FIG. 4 is a cross-sectional view of the circular grate assembly, annular support table and annular mounting table of example 3 shown in mating engagement;

FIG. 5 is a schematic view of a carrier rod according to example 3 lifting a second endless grate;

FIG. 6 is an enlarged schematic view of FIG. 5 at A;

FIG. 7 is a top view of the second conveyor belt and feed port installation provided in example 3;

FIG. 8 is a schematic installation diagram of the refining drum, the first conveyor belt and the second conveyor belt provided in example 3;

FIG. 9 is an installation side view of the refining drum and plugging provided in example 3;

fig. 10 is a schematic view showing a state of receiving garbage by the second conveyor belt provided in embodiment 3;

wherein, 1, furnace body; 11. a pyrolysis chamber; 12. a feeding port; 21. a first annular grate; 22. a second annular grate; 23. slag leakage holes; 24. a wiper blade; 31. a central spindle; 32. a first driving motor; 33. a second driving motor; 41. an annular support table; 42. an annular mounting table; 421. a ball; 422. annular guide ribs; 43. an annular lifting platform; 44. a push rod; 441. a bearing; 45. an annular rack; 461. a first drive gear; 462. a second drive gear; 47. a hydraulic cylinder; 51. a first conveyor belt; 52. a second conveyor belt; 53. a refining roller; 531. a feed inlet; 532. a discharge port; 54. a third driving motor; 61. a block; 62. a telescopic member; 621. a piston rod; 7. a conical baffle.

Detailed Description

In order to better understand the above technical solutions, the following detailed description will refer to the accompanying drawings and specific embodiments.
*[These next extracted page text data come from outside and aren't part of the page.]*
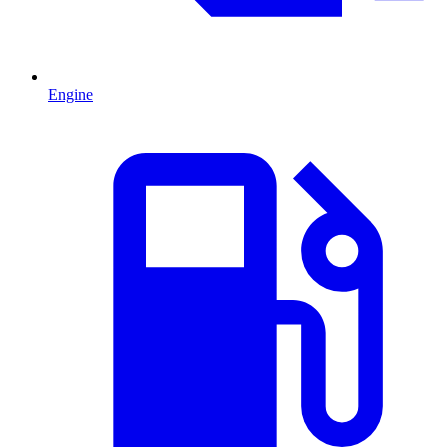
Engine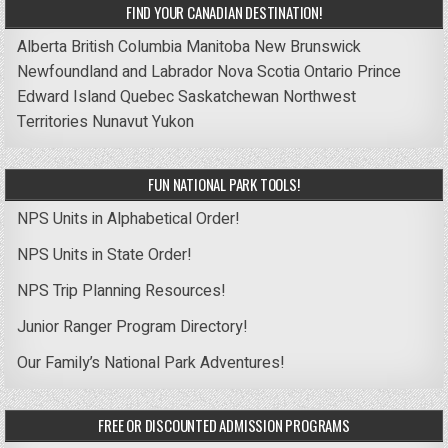
FIND YOUR CANADIAN DESTINATION!
Alberta
British Columbia
Manitoba
New Brunswick
Newfoundland and Labrador
Nova Scotia
Ontario
Prince
Edward Island
Quebec
Saskatchewan
Northwest
Territories
Nunavut
Yukon
FUN NATIONAL PARK TOOLS!
NPS Units in Alphabetical Order!
NPS Units in State Order!
NPS Trip Planning Resources!
Junior Ranger Program Directory!
Our Family’s National Park Adventures!
FREE OR DISCOUNTED ADMISSION PROGRAMS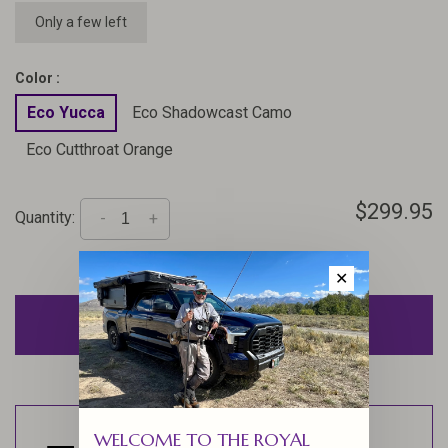
Only a few left
Color :
Eco Yucca
Eco Shadowcast Camo
Eco Cutthroat Orange
$299.95
Quantity:
-
+
✕
ADD TO CART
WELCOME TO THE ROYAL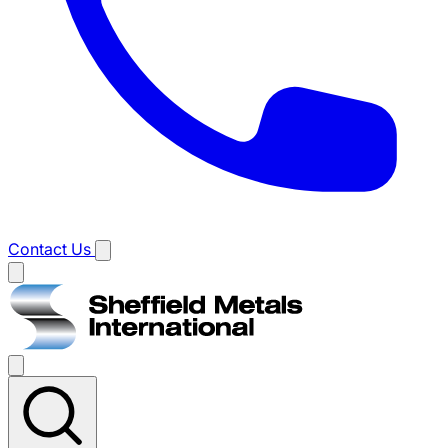
Contact Us
Main
menu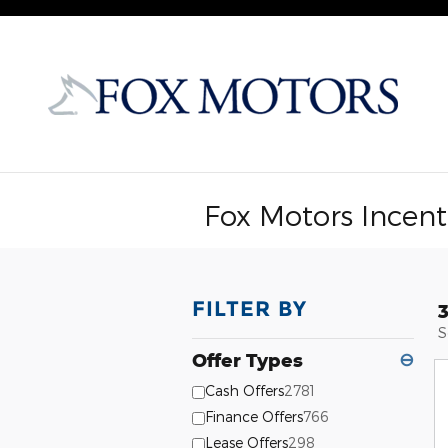
Skip to main content
Fox Motors Incent
FILTER BY
S
Offer Types
⊖
Cash Offers
2781
Finance Offers
766
Lease Offers
298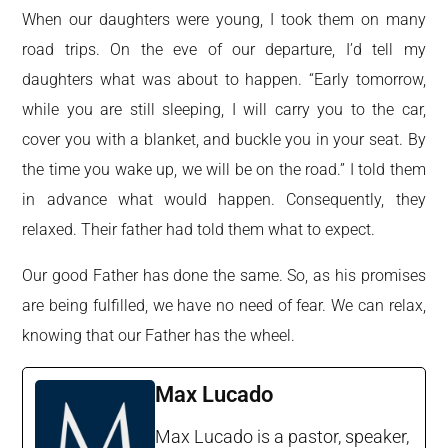
When our daughters were young, I took them on many
road trips. On the eve of our departure, I’d tell my
daughters what was about to happen. “Early tomorrow,
while you are still sleeping, I will carry you to the car,
cover you with a blanket, and buckle you in your seat. By
the time you wake up, we will be on the road.” I told them
in advance what would happen. Consequently, they
relaxed. Their father had told them what to expect.
Our good Father has done the same. So, as his promises
are being fulfilled, we have no need of fear. We can relax,
knowing that our Father has the wheel.
Max Lucado
Max Lucado is a pastor, speaker,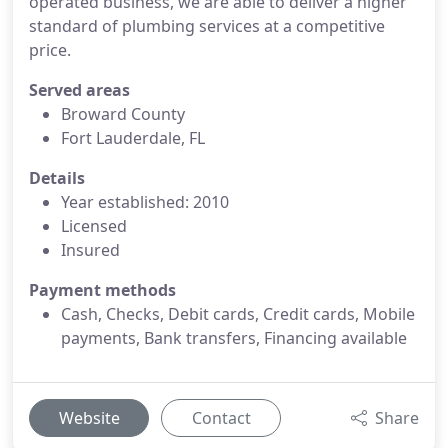
operated business, we are able to deliver a higher
standard of plumbing services at a competitive
price.
Served areas
Broward County
Fort Lauderdale, FL
Details
Year established: 2010
Licensed
Insured
Payment methods
Cash, Checks, Debit cards, Credit cards, Mobile
payments, Bank transfers, Financing available
Website
Contact
Share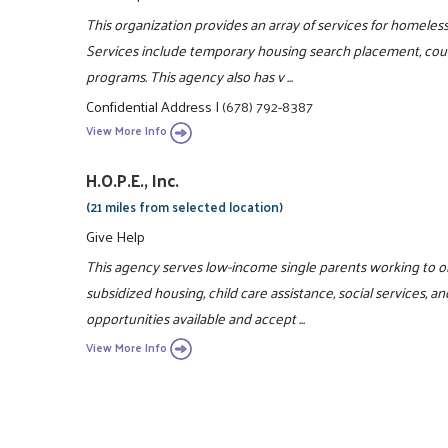
This organization provides an array of services for homeles
Services include temporary housing search placement, couns
programs. This agency also has v ...
Confidential Address
|
(678) 792-8387
View More Info
H.O.P.E., Inc.
(21 miles from selected location)
Give Help
This agency serves low-income single parents working to ob
subsidized housing, child care assistance, social services, and
opportunities available and accept ...
View More Info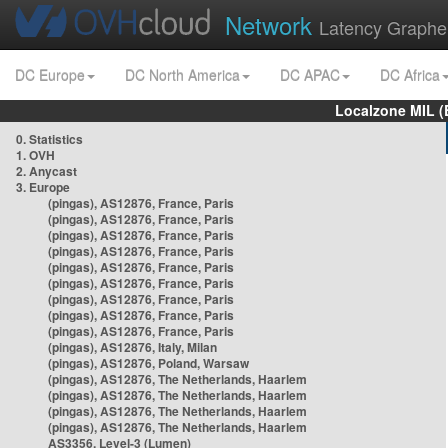
Network
Latency Graphe
DC Europe
DC North America
DC APAC
DC Africa
Localzone MIL (
0. Statistics
1. OVH
2. Anycast
3. Europe
(pingas), AS12876, France, Paris
(pingas), AS12876, France, Paris
(pingas), AS12876, France, Paris
(pingas), AS12876, France, Paris
(pingas), AS12876, France, Paris
(pingas), AS12876, France, Paris
(pingas), AS12876, France, Paris
(pingas), AS12876, France, Paris
(pingas), AS12876, France, Paris
(pingas), AS12876, Italy, Milan
(pingas), AS12876, Poland, Warsaw
(pingas), AS12876, The Netherlands, Haarlem
(pingas), AS12876, The Netherlands, Haarlem
(pingas), AS12876, The Netherlands, Haarlem
(pingas), AS12876, The Netherlands, Haarlem
AS3356, Level-3 (Lumen)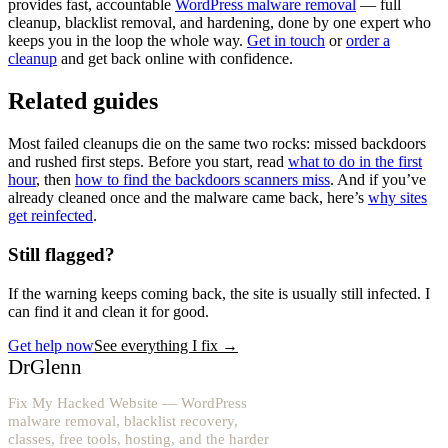
provides fast, accountable
WordPress malware removal
— full
cleanup, blacklist removal, and hardening, done by one expert who
keeps you in the loop the whole way.
Get in touch
or
order a
cleanup
and get back online with confidence.
Related guides
Most failed cleanups die on the same two rocks: missed backdoors
and rushed first steps. Before you start, read
what to do in the first
hour
, then
how to find the backdoors scanners miss
. And if you’ve
already cleaned once and the malware came back, here’s
why sites
get reinfected
.
Still flagged?
If the warning keeps coming back, the site is usually still infected. I
can find it and clean it for good.
Get help now
See everything I fix
→
DrGlenn
Fix My Hacked Website — WordPress
malware removal, blacklist recovery,
classes, free tools, hosting, and the harder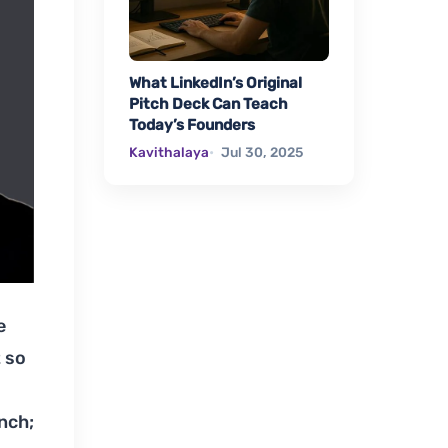
What LinkedIn’s Original
Pitch Deck Can Teach
Today’s Founders
Kavithalaya
Jul 30, 2025
e
t so
nch;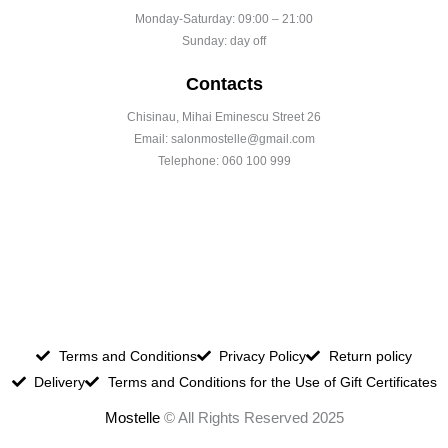
Monday-Saturday: 09:00 – 21:00
Sunday: day off
Contacts
Chisinau, Mihai Eminescu Street 26
Email: salonmostelle@gmail.com
Telephone: 060 100 999
Terms and Conditions
Privacy Policy
Return policy
Delivery
Terms and Conditions for the Use of Gift Certificates
Mostelle
© All Rights Reserved 2025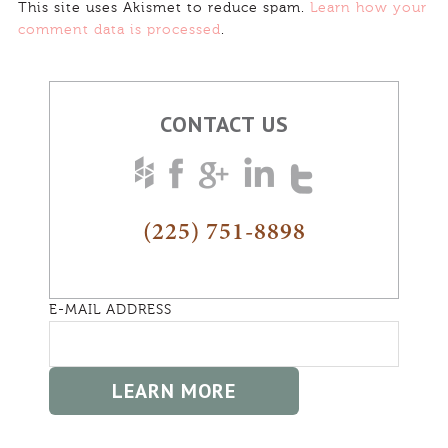
This site uses Akismet to reduce spam.
Learn how your
comment data is processed
.
CONTACT US
(225) 751-8898
E-MAIL ADDRESS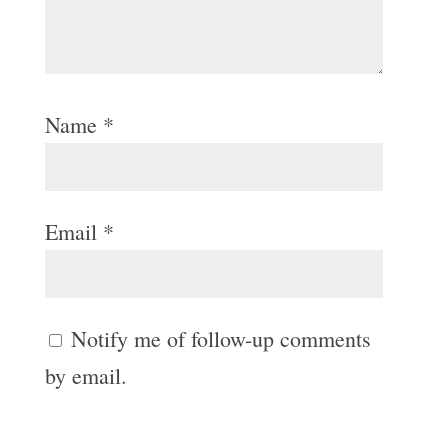
Name
*
Email
*
Notify me of follow-up comments
by email.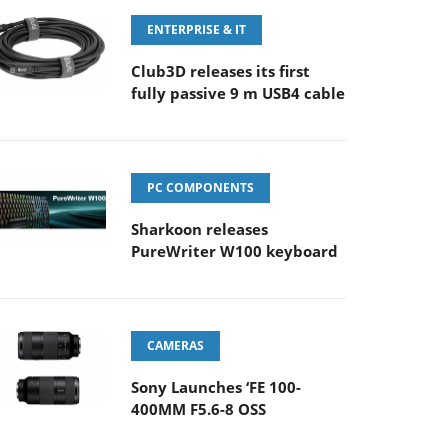
ENTERPRISE & IT
Club3D releases its first
fully passive 9 m USB4 cable
PC COMPONENTS
Sharkoon releases
PureWriter W100 keyboard
CAMERAS
Sony Launches ‘FE 100-
400MM F5.6-8 OSS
It will be appreciated that the pyrolysis process of waste in the pyrolysis chamber may be broken down into: a heating stage, a partial garbage combustion stage and a garbage complete combustion stage; the method is respectively corresponding to the initial stage of garbage pyrolysis, the middle stage of garbage pyrolysis and the later stage of garbage pyrolysis.

Example 1

Referring to fig. 1 and 2, the present embodiment provides a vertical pyrolysis furnace for treating high-altitude garbage, comprising: the garbage furnace comprises a furnace body 1, wherein a pyrolysis chamber 11 for pyrolyzing garbage is arranged in the furnace body 1, and a round fire grate assembly for bearing the garbage is rotatably arranged in the pyrolysis chamber 11.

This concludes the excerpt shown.